## WHAT YOU HAVE TO DO
Each entry should be given again exactly, with any image left out.

*** AVAILABLE DATA Section Begins ***

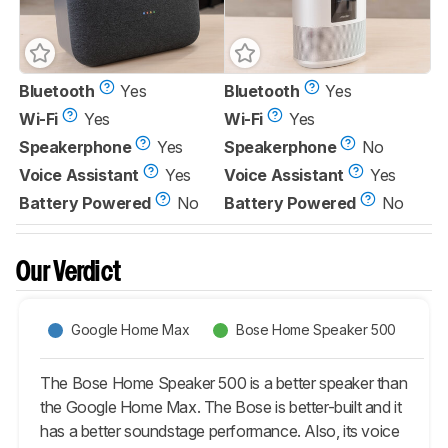
Bluetooth
Yes
Bluetooth
Yes
Wi-Fi
Yes
Wi-Fi
Yes
Speakerphone
Yes
Speakerphone
No
Voice Assistant
Yes
Voice Assistant
Yes
Battery Powered
No
Battery Powered
No
Our Verdict
Google Home Max
Bose Home Speaker 500
The Bose Home Speaker 500 is a better speaker than
the Google Home Max. The Bose is better-built and it
has a better soundstage performance. Also, its voice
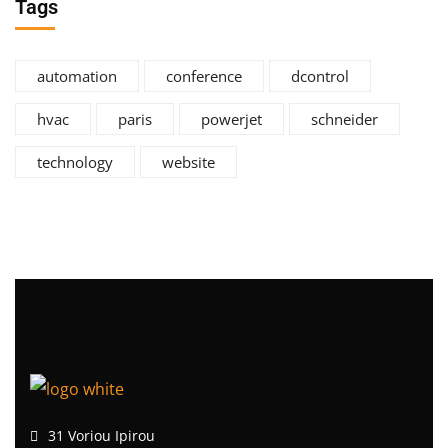
Tags
automation
conference
dcontrol
hvac
paris
powerjet
schneider
technology
website
31 Voriou Ipirou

*** AVAILABLE DATA Section Ends ***

## SOLUTION TO THIS TASK
Bluetooth
Yes
Bluetooth
Yes
Wi-Fi
Yes
Wi-Fi
Yes
Speakerphone
Yes
Speakerphone
No
Voice Assistant
Yes
Voice Assistant
Yes
Battery Powered
No
Battery Powered
No
Our Verdict
Google Home Max
Bose Home Speaker 500
The Bose Home Speaker 500 is a better speaker than
the Google Home Max. The Bose is better-built and it
has a better soundstage performance. Also, its voice
Tags
automation
conference
dcontrol
hvac
paris
powerjet
schneider
technology
website
31 Voriou Ipirou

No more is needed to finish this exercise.